--- START ---
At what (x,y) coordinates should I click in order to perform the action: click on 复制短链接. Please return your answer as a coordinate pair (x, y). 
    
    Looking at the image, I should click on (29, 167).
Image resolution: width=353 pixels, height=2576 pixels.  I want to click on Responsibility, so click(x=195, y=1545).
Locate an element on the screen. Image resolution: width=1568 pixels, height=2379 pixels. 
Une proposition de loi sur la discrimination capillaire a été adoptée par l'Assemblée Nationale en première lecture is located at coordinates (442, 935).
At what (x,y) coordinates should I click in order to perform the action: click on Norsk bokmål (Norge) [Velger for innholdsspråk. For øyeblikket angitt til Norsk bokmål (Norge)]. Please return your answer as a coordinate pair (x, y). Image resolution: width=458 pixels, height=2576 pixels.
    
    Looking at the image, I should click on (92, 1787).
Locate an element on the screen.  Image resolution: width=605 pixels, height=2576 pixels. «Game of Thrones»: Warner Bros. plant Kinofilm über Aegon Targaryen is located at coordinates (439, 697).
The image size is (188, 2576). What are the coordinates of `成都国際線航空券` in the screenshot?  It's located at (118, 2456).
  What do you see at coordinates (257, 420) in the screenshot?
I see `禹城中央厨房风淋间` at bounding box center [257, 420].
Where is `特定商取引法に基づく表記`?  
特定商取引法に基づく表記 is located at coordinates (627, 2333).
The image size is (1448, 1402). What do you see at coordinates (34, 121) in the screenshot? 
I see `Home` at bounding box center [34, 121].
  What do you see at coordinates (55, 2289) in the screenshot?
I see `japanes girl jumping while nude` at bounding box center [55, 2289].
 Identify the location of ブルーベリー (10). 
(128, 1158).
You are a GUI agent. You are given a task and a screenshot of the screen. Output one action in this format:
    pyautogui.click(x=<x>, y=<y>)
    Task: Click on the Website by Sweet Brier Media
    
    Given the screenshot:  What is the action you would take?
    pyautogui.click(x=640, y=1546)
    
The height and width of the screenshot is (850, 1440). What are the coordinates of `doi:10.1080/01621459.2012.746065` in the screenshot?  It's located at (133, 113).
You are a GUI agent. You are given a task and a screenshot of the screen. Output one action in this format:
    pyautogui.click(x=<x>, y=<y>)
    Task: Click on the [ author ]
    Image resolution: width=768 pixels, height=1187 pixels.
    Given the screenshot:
--- END ---
Return everything in the records. Keep each line exactly as written.

At what (x,y) coordinates should I click in order to perform the action: click on 复制短链接. Please return your answer as a coordinate pair (x, y). 
    
    Looking at the image, I should click on (29, 167).
Image resolution: width=353 pixels, height=2576 pixels.  I want to click on Responsibility, so click(x=195, y=1545).
Locate an element on the screen. Image resolution: width=1568 pixels, height=2379 pixels. 
Une proposition de loi sur la discrimination capillaire a été adoptée par l'Assemblée Nationale en première lecture is located at coordinates (442, 935).
At what (x,y) coordinates should I click in order to perform the action: click on Norsk bokmål (Norge) [Velger for innholdsspråk. For øyeblikket angitt til Norsk bokmål (Norge)]. Please return your answer as a coordinate pair (x, y). Image resolution: width=458 pixels, height=2576 pixels.
    
    Looking at the image, I should click on (92, 1787).
Locate an element on the screen.  Image resolution: width=605 pixels, height=2576 pixels. «Game of Thrones»: Warner Bros. plant Kinofilm über Aegon Targaryen is located at coordinates (439, 697).
The image size is (188, 2576). What are the coordinates of `成都国際線航空券` in the screenshot?  It's located at (118, 2456).
  What do you see at coordinates (257, 420) in the screenshot?
I see `禹城中央厨房风淋间` at bounding box center [257, 420].
Where is `特定商取引法に基づく表記`?  
特定商取引法に基づく表記 is located at coordinates (627, 2333).
The image size is (1448, 1402). What do you see at coordinates (34, 121) in the screenshot? 
I see `Home` at bounding box center [34, 121].
  What do you see at coordinates (55, 2289) in the screenshot?
I see `japanes girl jumping while nude` at bounding box center [55, 2289].
 Identify the location of ブルーベリー (10). 
(128, 1158).
You are a GUI agent. You are given a task and a screenshot of the screen. Output one action in this format:
    pyautogui.click(x=<x>, y=<y>)
    Task: Click on the Website by Sweet Brier Media
    
    Given the screenshot:  What is the action you would take?
    pyautogui.click(x=640, y=1546)
    
The height and width of the screenshot is (850, 1440). What are the coordinates of `doi:10.1080/01621459.2012.746065` in the screenshot?  It's located at (133, 113).
You are a GUI agent. You are given a task and a screenshot of the screen. Output one action in this format:
    pyautogui.click(x=<x>, y=<y>)
    Task: Click on the [ author ]
    Image resolution: width=768 pixels, height=1187 pixels.
    Given the screenshot:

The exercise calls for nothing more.